The judgment of the Minnesota Supreme Court is reversed, and the case is remanded for proceedings not inconsistent with this opinion.
It is so ordered.
Justice White, with whom Justice Blackmun and Justice O’Connor join, and with whom Justice Stevens joins except as to Part I-A, concurring in the judgment.
I agree with the majority that the judgment of the Minnesota Supreme Court should be reversed. However, our agreement ends there.
This case could easily be decided within the contours of established First Amendment law by holding, as petitioner argues, that the St. Paul ordinance is fatally overbroad because it criminalizes not only unprotected expression but expression protected by the First Amendment.
Any contribution of this holding to First Amendment jurisprudence is surely a negative one, since it necessarily signals that expressions of violence, such as the message of intimidation and racial hatred conveyed by burning a cross on someone’s lawn, are of sufficient value to outweigh the social interest in order and morality that has traditionally placed such fighting words outside the First Amendment. Indeed, by characterizing fighting words as a form of “debate,” the majority legitimates hate speech as a form of public discussion …

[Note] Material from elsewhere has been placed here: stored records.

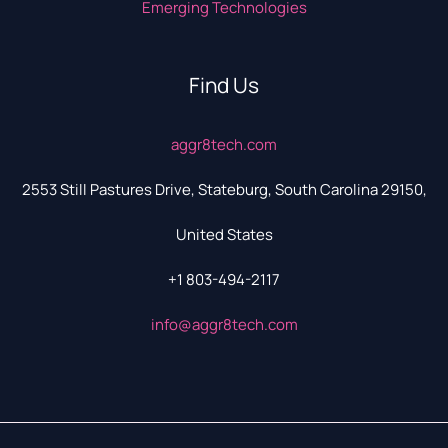
Emerging Technologies
Find Us
aggr8tech.com
2553 Still Pastures Drive, Stateburg, South Carolina 29150,
United States
+1 803-494-2117
info@aggr8tech.com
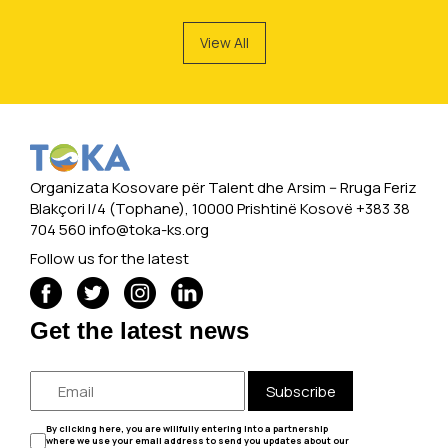
View All
Organizata Kosovare për Talent dhe Arsim -- Rruga Feriz
Blakçori I/4 (Tophane), 10000 Prishtinë Kosovë +383 38
704 560
info@toka-ks.org
Follow us for the latest
Get the latest news
Subscribe
By clicking here, you are willfully entering into a partnership
where we use your email address to send you updates about our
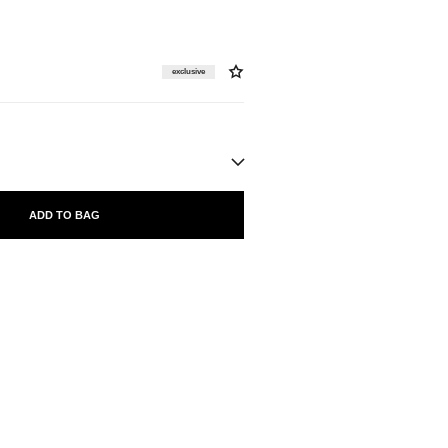
exclusive
ADD TO BAG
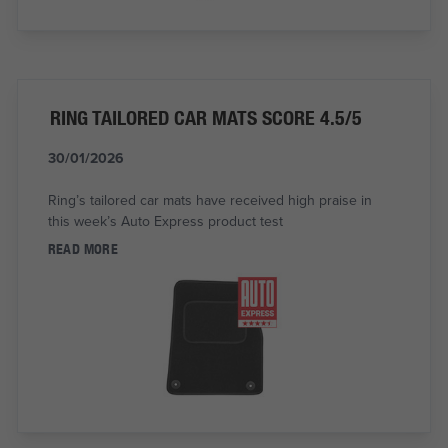
RING TAILORED CAR MATS SCORE 4.5/5
30/01/2026
Ring’s tailored car mats have received high praise in
this week’s Auto Express product test
READ MORE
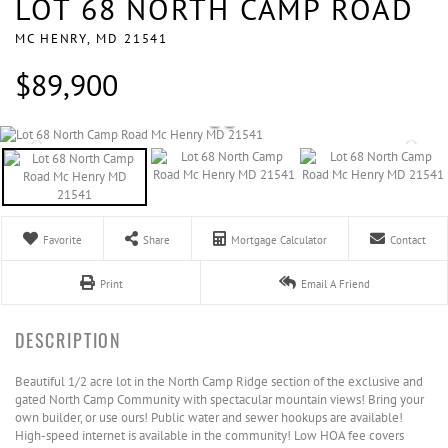
LOT 68 NORTH CAMP ROAD
MC HENRY,
MD
21541
$89,900
Favorite
Share
Mortgage Calculator
Contact
Print
Email A Friend
Beautiful 1/2 acre lot in the North Camp Ridge section of the exclusive and
gated North Camp Community with spectacular mountain views! Bring your
own builder, or use ours! Public water and sewer hookups are available!
High-speed internet is available in the community! Low HOA fee covers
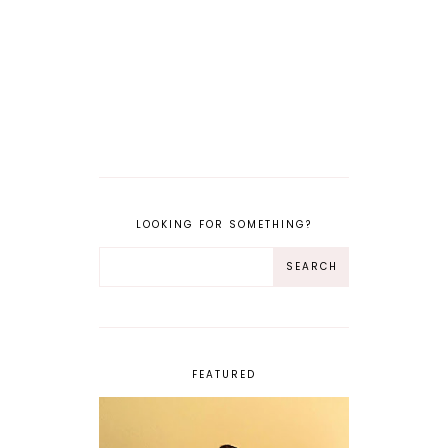
LOOKING FOR SOMETHING?
FEATURED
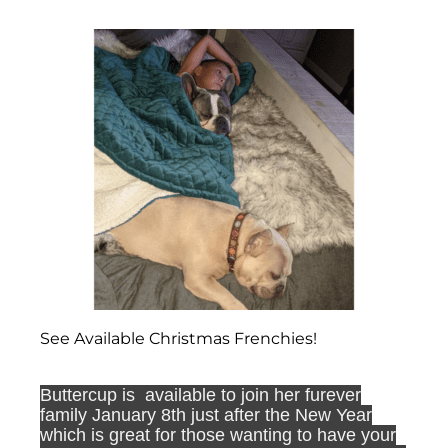
See Available Christmas Frenchies!
Buttercup is available to join her furever
family January 8th just after the New Year
which is great for those wanting to have your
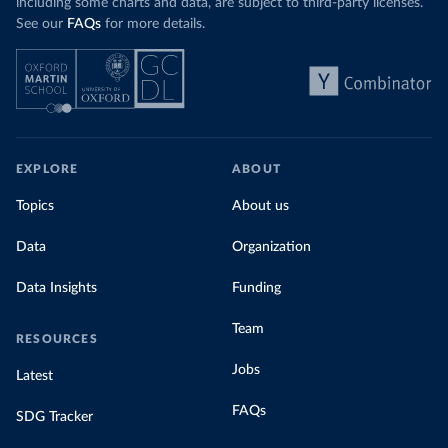
including some charts and data, are subject to third-party licenses.
See our
FAQs
for more details.
EXPLORE
ABOUT
Topics
About us
Data
Organization
Data Insights
Funding
Team
RESOURCES
Jobs
Latest
FAQs
SDG Tracker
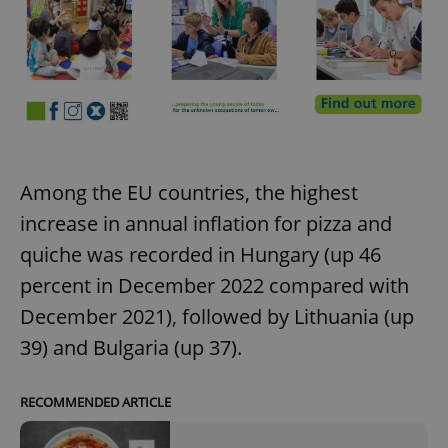
Among the EU countries, the highest
increase in annual inflation for pizza and
quiche was recorded in Hungary (up 46
percent in December 2022 compared with
December 2021), followed by Lithuania (up
39) and Bulgaria (up 37).
RECOMMENDED ARTICLE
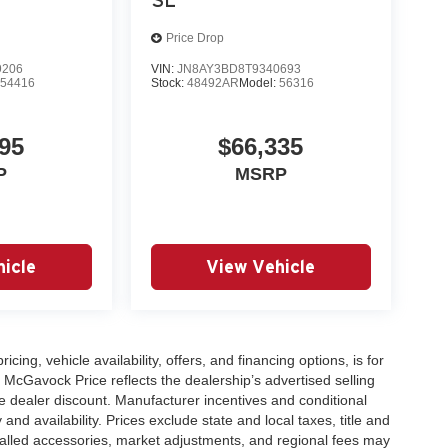
Price Drop
9206
VIN:
JN8AY3BD8T9340693
:
54416
Stock:
48492AR
Model:
56316
95
$66,335
P
MSRP
icle
View Vehicle
icing, vehicle availability, offers, and financing options, is for
 McGavock Price reflects the dealership’s advertised selling
e dealer discount. Manufacturer incentives and conditional
and availability. Prices exclude state and local taxes, title and
talled accessories, market adjustments, and regional fees may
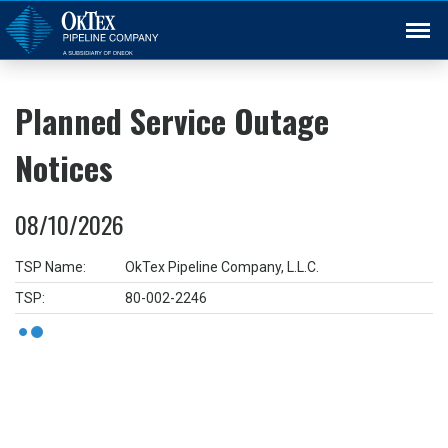
Back
Planned Service Outage
Notices
08/10/2026
TSP Name:
OkTex Pipeline Company, L.L.C.
TSP:
80-002-2246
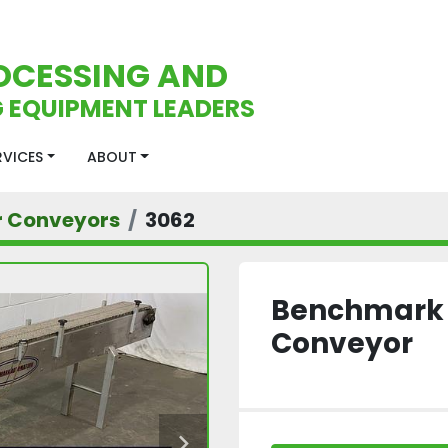
OCESSING AND
 EQUIPMENT LEADERS
ERVICES
ABOUT
r Conveyors
3062
Benchmark L
Conveyor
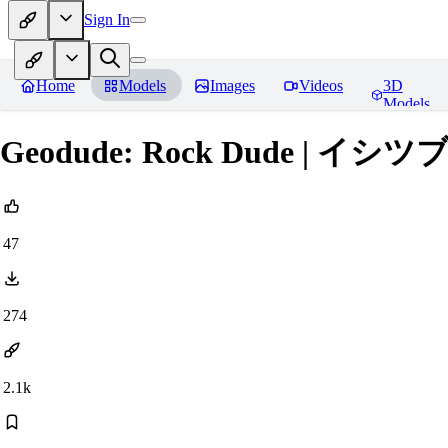
Sign In
Home
Models
Images
Videos
3D
Models
Geodude: Rock Dude | イシツブテ (
47
274
2.1k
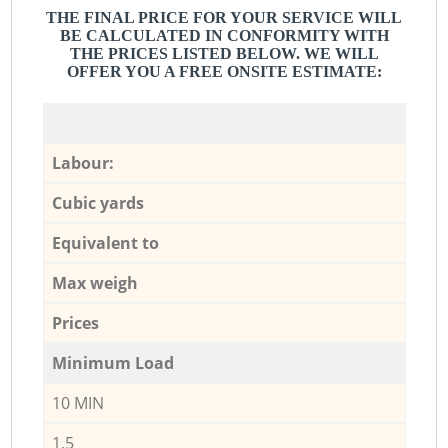
THE FINAL PRICE FOR YOUR SERVICE WILL
BE CALCULATED IN CONFORMITY WITH
THE PRICES LISTED BELOW. WE WILL
OFFER YOU A FREE ONSITE ESTIMATE:
Labour:
Cubic yards
Equivalent to
Max weigh
Prices
Minimum Load
10 MIN
1,5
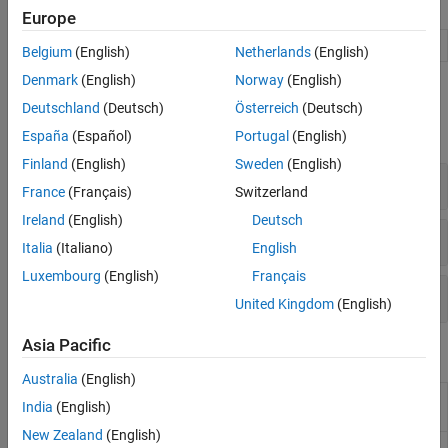
Apps
Code Generation and Deployment
Europe
Audio Viewer
View and play audio signals
(Since R2024a)
Belgium
(English)
Netherlands
(English)
Denmark
(English)
Norway
(English)
Functions
Deutschland
(Deutsch)
Österreich
(Deutsch)
expand all
España
(Español)
Portugal
(English)
Finland
(English)
Sweden
(English)
Audio File I/O
France
(Français)
Switzerland
Ireland
(English)
Deutsch
Audio Device I/O
Italia
(Italiano)
English
Luxembourg
(English)
Français
Waveform Generation
United Kingdom
(English)
Asia Pacific
Blocks
Australia
(English)
Audio Device
Record from sound card
India
(English)
Reader
New Zealand
(English)
Audio Device
Play to sound card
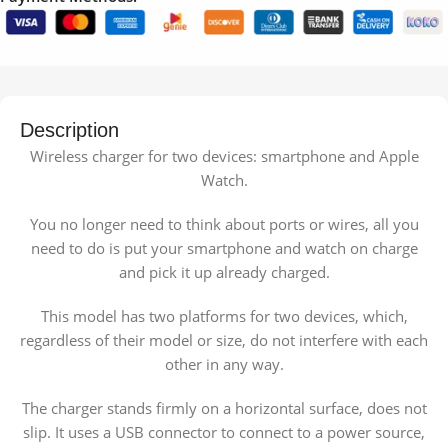
Description
Wireless charger for two devices: smartphone and Apple
Watch.
You no longer need to think about ports or wires, all you
need to do is put your smartphone and watch on charge
and pick it up already charged.
This model has two platforms for two devices, which,
regardless of their model or size, do not interfere with each
other in any way.
The charger stands firmly on a horizontal surface, does not
slip. It uses a USB connector to connect to a power source,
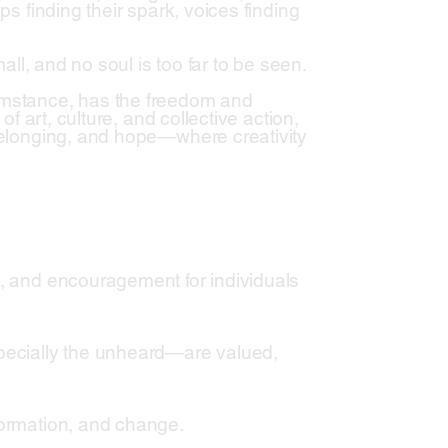
ps finding their spark, voices finding
mall, and no soul is too far to be seen.
cumstance, has the freedom and
of art, culture, and collective action,
 belonging, and hope—where creativity
s, and encouragement for individuals
pecially the unheard—are valued,
formation, and change.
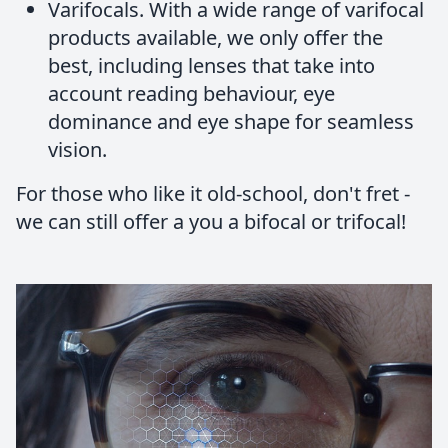
Varifocals.
With a wide range of varifocal
products available, we only offer the
best, including lenses that take into
account reading behaviour, eye
dominance and eye shape for seamless
vision.
For those who like it old-school, don't fret -
we can still offer a you a bifocal or trifocal!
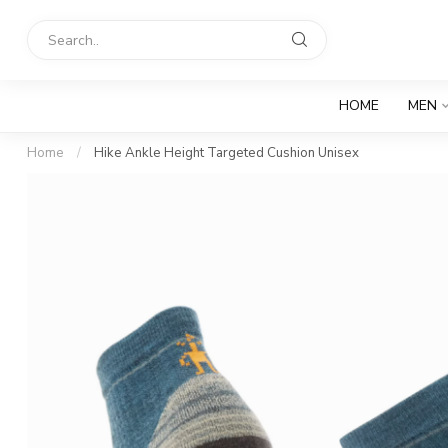
HOME
MEN
Home
/
Hike Ankle Height Targeted Cushion Unisex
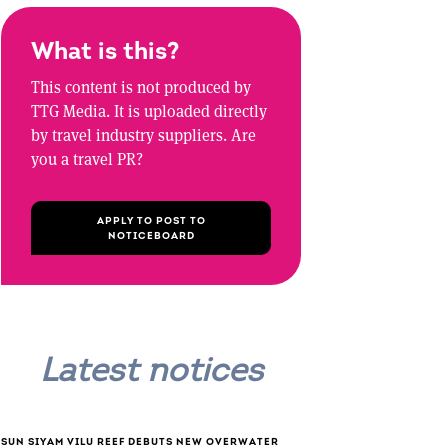
What is this?
This content is not produced by
TTG Media. It is uploaded directly
by travel industry suppliers. Are
you a travel PR?
APPLY TO POST TO
NOTICEBOARD
Latest notices
SUN SIYAM VILU REEF DEBUTS NEW OVERWATER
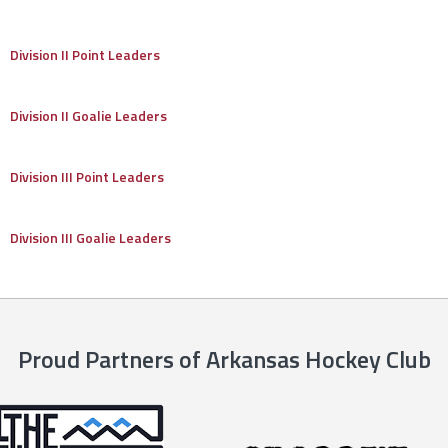
Division II Point Leaders
Division II Goalie Leaders
Division III Point Leaders
Division III Goalie Leaders
Proud Partners of Arkansas Hockey Club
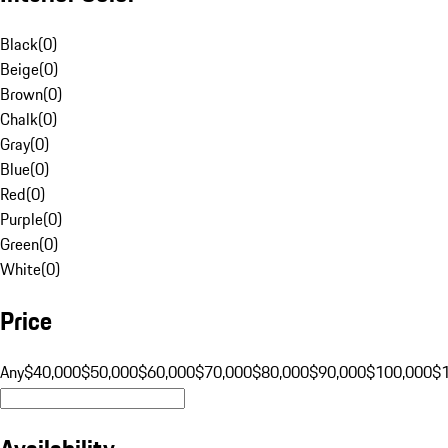
Black
(
0
)
Beige
(
0
)
Brown
(
0
)
Chalk
(
0
)
Gray
(
0
)
Blue
(
0
)
Red
(
0
)
Purple
(
0
)
Green
(
0
)
White
(
0
)
Price
Any
$40,000
$50,000
$60,000
$70,000
$80,000
$90,000
$100,000
$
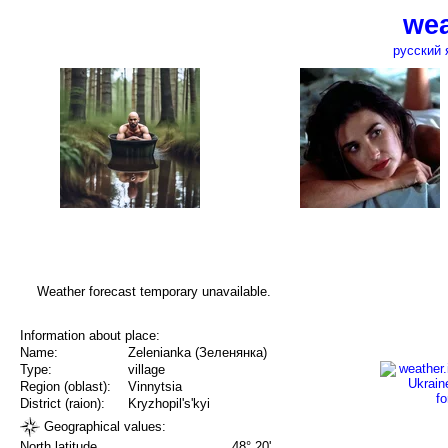
wea
русский 
Weather forecast temporary unavailable.
Information about place:
Name:
Zelenianka (Зеленянка)
Type:
village
Region (oblast):
Vinnytsia
District (raion):
Kryzhopil's'kyi
Geographical values:
North latitude
48° 20'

As with its rejection of the Court’s categorical analysis, the majority offers no reasoned basis for discarding our firmly established strict scrutiny analysis at this time. The majority appears to believe that its doctrinal revisionism is necessary to prevent our elected lawmakers from prohibiting libel against members of one political party, but not another, and from enacting similarly preposterous laws. The majority is misguided.
Although the First Amendment does not apply to categories of unprotected speech, such as fighting words, the Equal Protection Clause requires that the regulation of unprotected speech be rationally related to a legitimate government interest. A defamation statute that drew distinctions on the basis of political affiliation or “an ordinance prohibiting only those legally obscene works that contain criticism of the city government,” would unquestionably fail rational-basis review. * * *
The Court has patched up its argument with an apparently nonexhaustive list of ad hoc exceptions, in what can be viewed either as an attempt to confine the effects of its decision to the facts of this case, or as an effort to anticipate some of the questions that will arise from its radical revision of First Amendment law …
The exception swallows the majority’s rule. Certainly, it should apply to the St. Paul ordinance, since “the reasons why [fighting words] are outside the First Amendment … have special force when applied to [groups that have historically been subjected to discrimination].”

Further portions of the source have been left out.